In Pakistan, the mere accusation of blasphemy can be a death sentence. It is also enough to make the whole family a target.
This is why Asia Bibi's family members have been in hiding for nearly five years. Soon after her conviction, crowds took to the streets calling for her death, some threatening to kill her if she ever got out.
Asia's husband Ashiq Massih and her five children have been on the run since she was arrested.
He said the danger of someone killing any of them hung over him every day.
"We get death threats," he said, looking anxious and weary. "We can't stay in one place for very long.
"We live in hiding. It's very hard especially for the children. They can't settle down or study," he added. "It's not a normal life to be constantly living in fear."
Asia's troubles began when she was picking berries in her village of Itan Wali in Punjab.
She had an argument with a group of Muslim women when she went to get water from the well. They said the water was unclean because a Christian woman had touched it.
Days later the women claimed she had insulted the Prophet Muhammad and Asia was pursued by a mob.
"They went to fields and beat her and tore her clothes. They beat her in front of us," her 14-year-old daughter Esham said, trying to fight back tears.
"We were crying, begging them to let her go and stop hitting her. They did that for almost one hour.
"They also hit me when I tried to defend her," Esham continued.
Esham said that at the time she could not understand why this was happening to her mother, and was told later that it was about blasphemy.
"I try to forget the way she was beaten and tortured that day," Esham said.
Asia's story generated a debate across Pakistan about reforming the country's blasphemy law. But it is a very dangerous issue here that many politicians prefer to avoid.
Two prominent politicians who spoke out against it were killed.
Salman Taseer, the governor of Punjab, was shot by his own bodyguard because he defended Asia and said she should be pardoned, and the killer is now considered a hero by many in Pakistan.
Not long afterwards, minorities minister Shahbaz Bhatti was assassinated for speaking out against the blasphemy law.
Blasphemy is a capital offence in Pakistan - it often provokes violent attacks and, in many cases, murders. At least 50 people accused of blasphemy were killed before their trials were completed.
Pastor Arif Khokar, who has led a poor Christian congregation for years in Punjab, was accused of burning pages of the Koran after a row with a neighbour. He too vehemently denies the charge of blasphemy.
"I felt like I was going to have a heart attack," he told the BBC. "I panicked when the police told me. I never thought this could happen to me."
Pastor Khokar is now on bail - unlike many blasphemy cases neither he nor his family have been attacked but he says they live in fear every day.
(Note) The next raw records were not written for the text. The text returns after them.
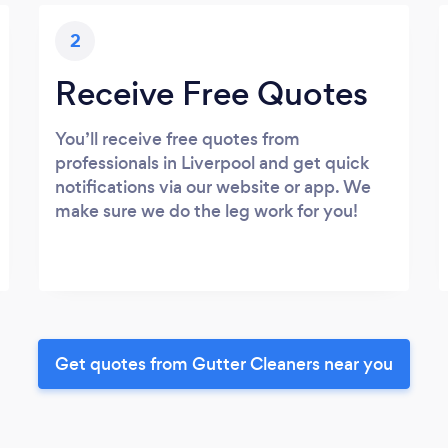
2
Receive Free Quotes
You’ll receive free quotes from
professionals in Liverpool and get quick
notifications via our website or app. We
make sure we do the leg work for you!
Get quotes from Gutter Cleaners near you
"We know the punishment of this accusation and what happens to people - especially Christians. We live under so much tension."
The lawyers and judges who handle these cases are often threatened and attacked. Asma Jahanghir, who has worked on blasphemy cases for more than 20 years, says she has been targeted regularly.
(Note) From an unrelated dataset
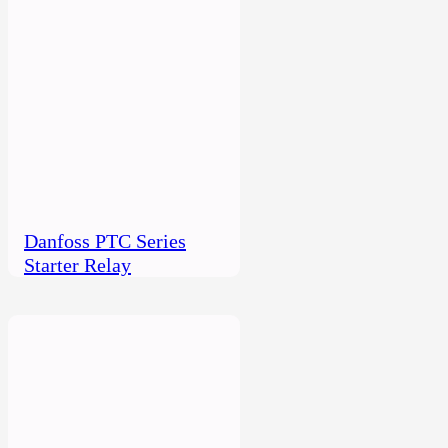
Danfoss PTC Series
Starter Relay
"Religious intolerance is something that people are taking advantage of, and the courts continue to be scared," she said.
"Because you can accuse someone of blasphemy, you then gather a crowd, threaten judges, threaten lawyers and spew anger."
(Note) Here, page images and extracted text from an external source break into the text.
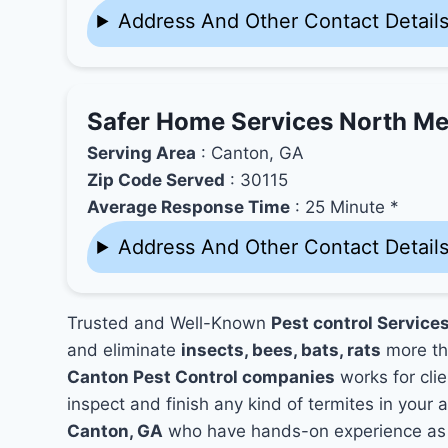
Address And Other Contact Detail
Safer Home Services North Me
Serving Area
: Canton, GA
Zip Code Served
: 30115
Average Response Time
: 25 Minute *
Address And Other Contact Detail
Trusted and Well-Known
Pest control Service
and eliminate
insects, bees, bats, rats
more th
Canton Pest Control companies
works for clie
inspect and finish any kind of termites in your 
Canton, GA
who have hands-on experience as w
Asma Jahangir said she thought it was unlikely that Asia Bibi would be pardoned because of the outrage it may cause.
Asia's husband said the blasphemy law had "destroyed our lives".
"I call on the international community to help. And I ask the Pakistani government to review this law," he said.
Her daughters visit her from time to time but seeing her in jail is never easy.
"We saw her last December," Esham said. "We asked the warden to open the cell so we can hug her, but he didn't. My mother hugged and kissed us from behind the bars. She cried deep from her heart."